Problem requirements ▸ For the listing below, show each line that includes the string "juga".

Record excerpts ▸
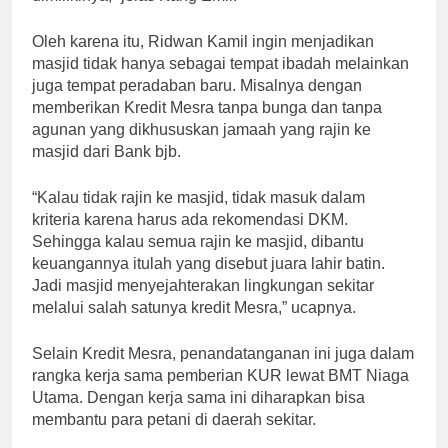
Oleh karena itu, Ridwan Kamil ingin menjadikan
masjid tidak hanya sebagai tempat ibadah melainkan
juga tempat peradaban baru. Misalnya dengan
memberikan Kredit Mesra tanpa bunga dan tanpa
agunan yang dikhususkan jamaah yang rajin ke
masjid dari Bank bjb.
“Kalau tidak rajin ke masjid, tidak masuk dalam
kriteria karena harus ada rekomendasi DKM.
Sehingga kalau semua rajin ke masjid, dibantu
keuangannya itulah yang disebut juara lahir batin.
Jadi masjid menyejahterakan lingkungan sekitar
melalui salah satunya kredit Mesra,” ucapnya.
Selain Kredit Mesra, penandatanganan ini juga dalam
rangka kerja sama pemberian KUR lewat BMT Niaga
Utama. Dengan kerja sama ini diharapkan bisa
membantu para petani di daerah sekitar.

Exercise output ▸
juga tempat peradaban baru. Misalnya dengan
Selain Kredit Mesra, penandatanganan ini juga dalam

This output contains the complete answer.